The Behavior of Man
This particular blog post has given me much reason for reflection over the last month. I have fiercely debated between calling it "The Behavior of Man" and "The Character of Man." The reason for this dichotomy lies in a superficial, but important, linguistic fact: in the sciences, we talk about behavior; in the humanities, we talk about character. This essay and the next shall further explain the subtlety and significance of that English nuance.
If a physicist describes an atom or a chemist describes a reaction, they use the word "behavior." A zoologist might also use it to describe a rhino's aggression. Yet, psychologists use the same term to describe people with consciences and wills.
I am not suggesting that man does not have behavior, but I am suggesting that we usually use the word "behavior" when we are attempting a clinical, objective description. When we say, "The children behaved badly in the store," we seem to be saying something significantly different than, "The children displayed poor character in the store." Perhaps this is because, objectively, we are acknowledging the possibility of mitigating circumstances, such as the children being overtired. We would like this example to be an exception rather than the rule. However, at what point do such mitigating circumstances become merely a distant backstory to ill-behaved children?

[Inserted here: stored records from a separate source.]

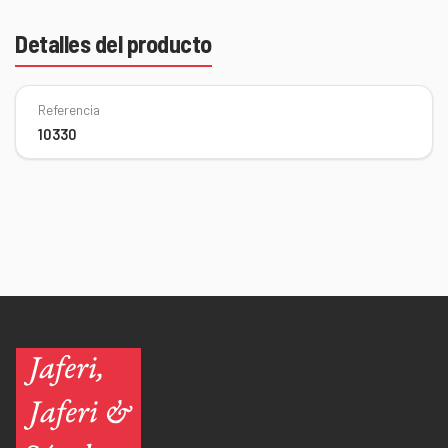
Detalles del producto
Referencia
10330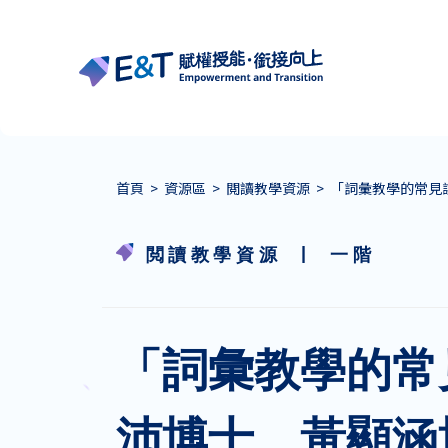
首頁
>
資源區
>
閲讀教學資源
>
「詞彙教學的常見
|
閲讀教學資源
一階
「詞彙教學的常
沛博士、黃顯涵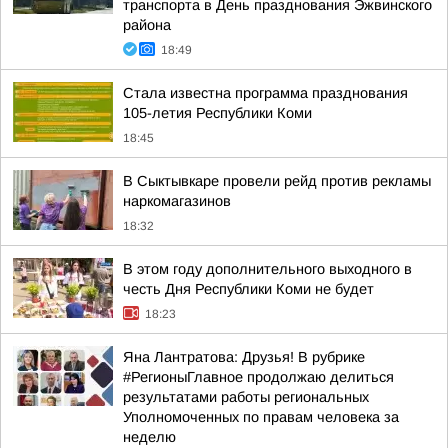
транспорта в День празднования Эжвинского
района
18:49
Стала известна программа празднования
105-летия Республики Коми
18:45
В Сыктывкаре провели рейд против рекламы
наркомагазинов
18:32
В этом году дополнительного выходного в
честь Дня Республики Коми не будет
18:23
Яна Лантратова: Друзья! В рубрике
#РегионыГлавное продолжаю делиться
результатами работы региональных
Уполномоченных по правам человека за
неделю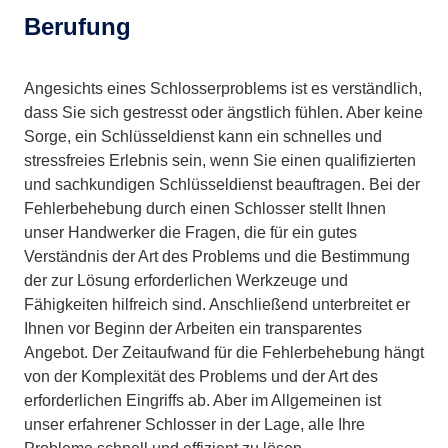
Berufung
Angesichts eines Schlosserproblems ist es verständlich,
dass Sie sich gestresst oder ängstlich fühlen. Aber keine
Sorge, ein Schlüsseldienst kann ein schnelles und
stressfreies Erlebnis sein, wenn Sie einen qualifizierten
und sachkundigen Schlüsseldienst beauftragen. Bei der
Fehlerbehebung durch einen Schlosser stellt Ihnen
unser Handwerker die Fragen, die für ein gutes
Verständnis der Art des Problems und die Bestimmung
der zur Lösung erforderlichen Werkzeuge und
Fähigkeiten hilfreich sind. Anschließend unterbreitet er
Ihnen vor Beginn der Arbeiten ein transparentes
Angebot. Der Zeitaufwand für die Fehlerbehebung hängt
von der Komplexität des Problems und der Art des
erforderlichen Eingriffs ab. Aber im Allgemeinen ist
unser erfahrener Schlosser in der Lage, alle Ihre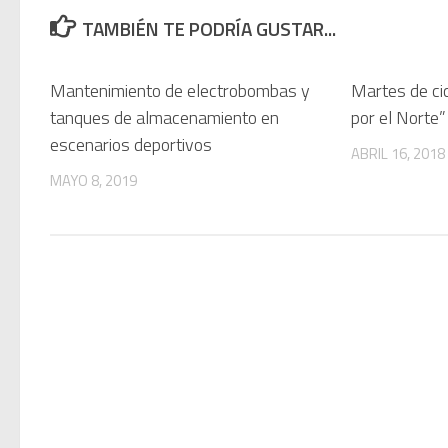
TAMBIÉN TE PODRÍA GUSTAR...
Mantenimiento de electrobombas y
Martes de ci
tanques de almacenamiento en
por el Norte”
escenarios deportivos
ABRIL 16, 2018
MAYO 8, 2019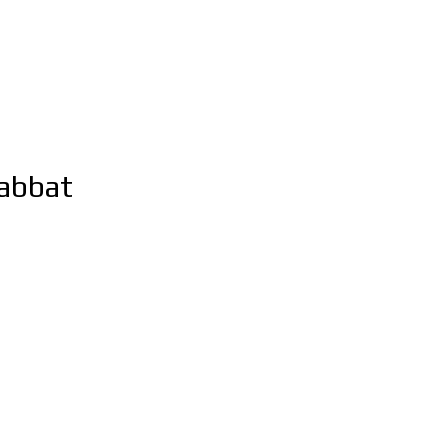
abbat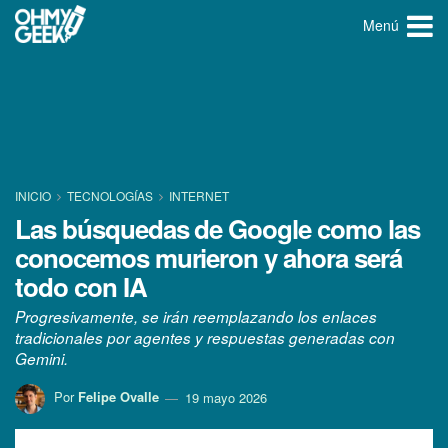
Menú
INICIO
TECNOLOGÍ­AS
INTERNET
Las búsquedas de Google como las
conocemos murieron y ahora será
todo con IA
Progresivamente, se irán reemplazando los enlaces
tradicionales por agentes y respuestas generadas con
Gemini.
Por
Felipe Ovalle
19 mayo 2026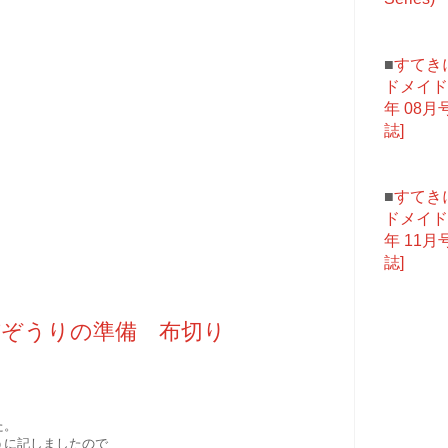
■
すてき
ドメイド 
年 08月号
誌]
■
すてき
ドメイド 
年 11月号
誌]
ぞうりの準備 布切り
た。
うに記しましたので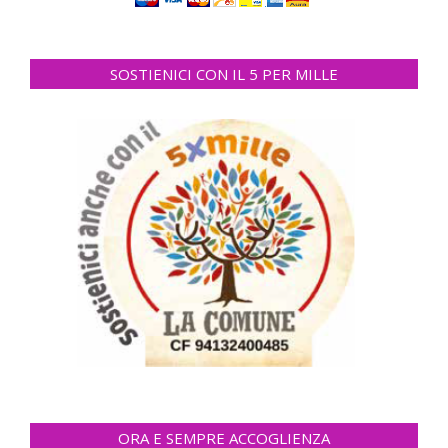
SOSTIENICI CON IL 5 PER MILLE
ORA E SEMPRE ACCOGLIENZA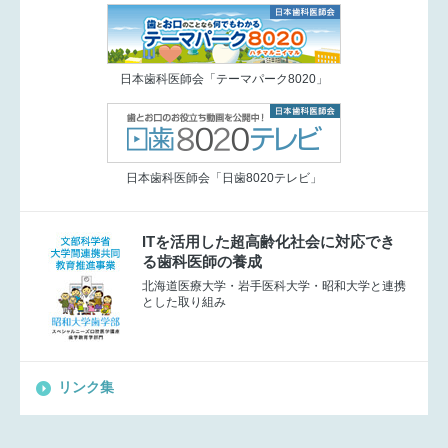
日本歯科医師会「テーマパーク8020」
日本歯科医師会「日歯8020テレビ」
ITを活用した超高齢化社会に対応でき
る歯科医師の養成
北海道医療大学・岩手医科大学・昭和大学と連携
とした取り組み
リンク集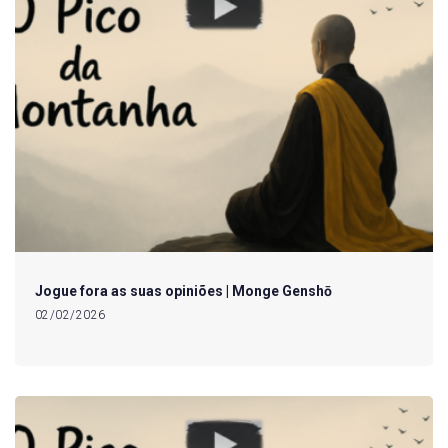
Jogue fora as suas opiniões | Monge Genshō
02/02/2026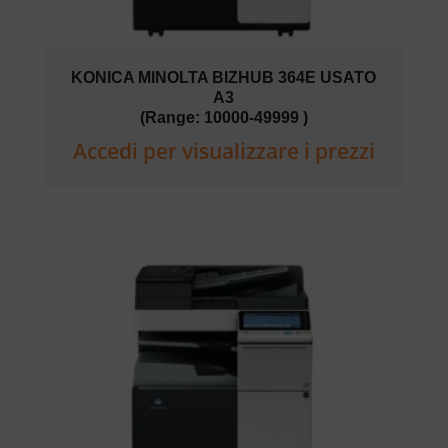
KONICA MINOLTA BIZHUB 364E USATO
A3
(Range: 10000-49999 )
Accedi per visualizzare i prezzi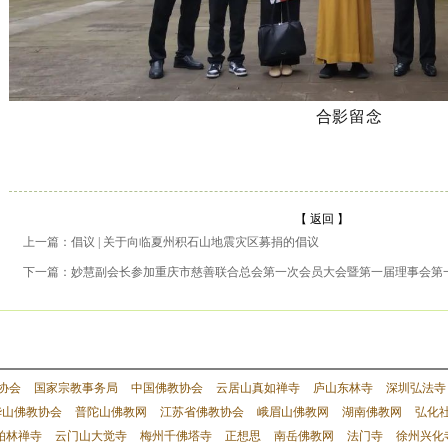
合影留念
【 返回 】
上一篇：倡议 | 关于向临夏州积石山地震灾区募捐的倡议
下一篇：妙慧副会长参加重庆市慈善联合总会第一次会员大会暨第一届理事会第
协会
国家宗教事务局
中国佛教协会
云居山真如禅寺
庐山东林寺
深圳弘法寺
华山佛教协会
普陀山佛教网
江苏省佛教协会
峨眉山佛教网
湖南佛教网
弘化
柏林禅寺
云门山大觉寺
梅州千佛塔寺
正想思
南岳佛教网
法门寺
徐州兴化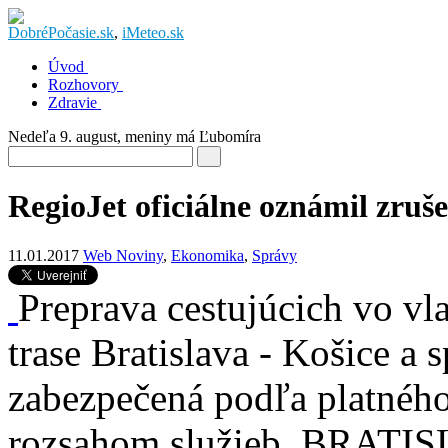
DobréPočasie.sk
,
iMeteo.sk
Úvod
Rozhovory
Zdravie
Nedeľa 9. august
, meniny má
Ľubomíra
RegioJet oficiálne oznámil zruš
11.01.2017
Web Noviny
,
Ekonomika
,
Správy
Preprava cestujúcich vo vl
trase Bratislava - Košice a 
zabezpečená podľa platného
rozsahom služieb. BRATIS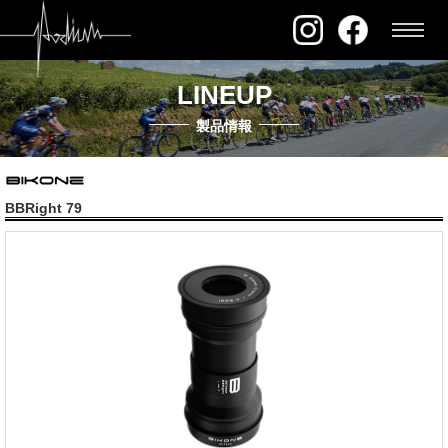
LINEUP
製品情報
BBRight 79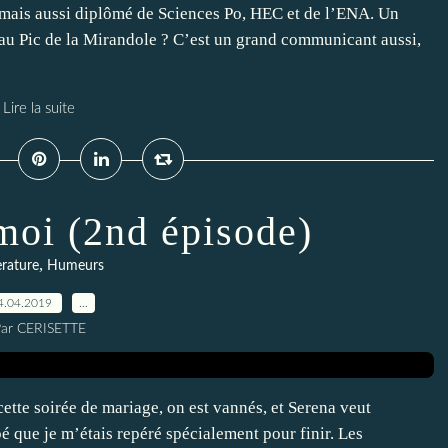
e, mais aussi diplômé de Sciences Po, HEC et de l’ENA. Un
au Pic de la Mirandole ? C’est un grand communicant aussi,
Lire la suite
oi (2nd épisode)
,
erature
Humeurs
4.04.2019
…
ar CERISETTE
e cette soirée de mariage, on est vannés, et Serena veut
 que je m’étais repéré spécialement pour finir. Les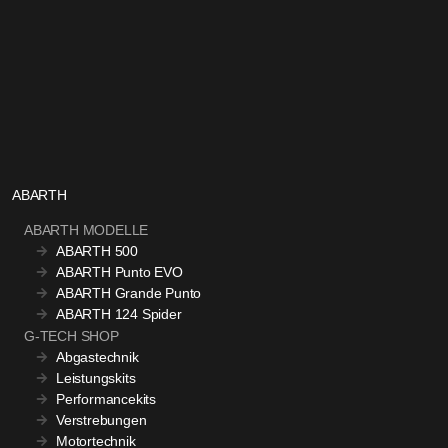
ABARTH
ABARTH MODELLE
ABARTH 500
ABARTH Punto EVO
ABARTH Grande Punto
ABARTH 124 Spider
G-TECH SHOP
Abgastechnik
Leistungskits
Performancekits
Verstrebungen
Motortechnik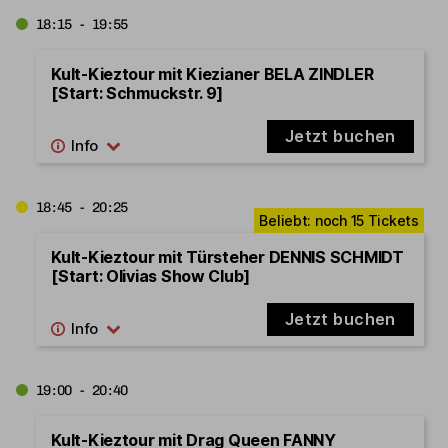
18:15 - 19:55
Kult-Kieztour mit Kiezianer BELA ZINDLER
[Start: Schmuckstr. 9]
Jetzt buchen
18:45 - 20:25
Kult-Kieztour mit Türsteher DENNIS SCHMIDT
[Start: Olivias Show Club]
Jetzt buchen
19:00 - 20:40
Kult-Kieztour mit Drag Queen FANNY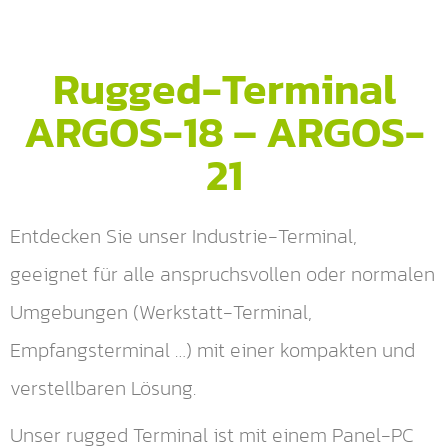
Rugged-Terminal
ARGOS-18 – ARGOS-
21
Entdecken Sie unser Industrie-Terminal,
geeignet für alle anspruchsvollen oder normalen
Umgebungen (Werkstatt-Terminal,
Empfangsterminal …) mit einer kompakten und
verstellbaren Lösung.
Unser rugged Terminal ist mit einem Panel-PC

In his book Behave: The Biology of Humans at Our Best and Worst, Robert M. Sapolsky attempts to explain the sheer complexity of behavior. He analyzes long-term factors and biases as well as momentary hormone surges and nerve reactions. His fairly eloquent thesis might be summed up in the cliché it's complicated. As Sapolsky writes in his introduction, "It actually makes no sense to distinguish between aspects of behavior that are 'biological' and those that would be described as, say, 'psychological' or 'cultural.'"*
Although descriptions and explanations are certainly helpful, and perhaps necessary, they do not necessarily contain a judgment. For instance, in The Nazi Conscience, Claudia Koontz explains the thought process of a nationalistic group of people who committed heinous acts for what they thought was the greater good.
However, neither Koontz nor Sapolsky would say that you can explain away the atrocities they committed. Essentially, an explained behavior does not excuse bad character.
*Robert M. Sapolsky, Behave: the Biology of Humans at Our Best and Worst (New York, New York: Penguin Press, 2017), 1.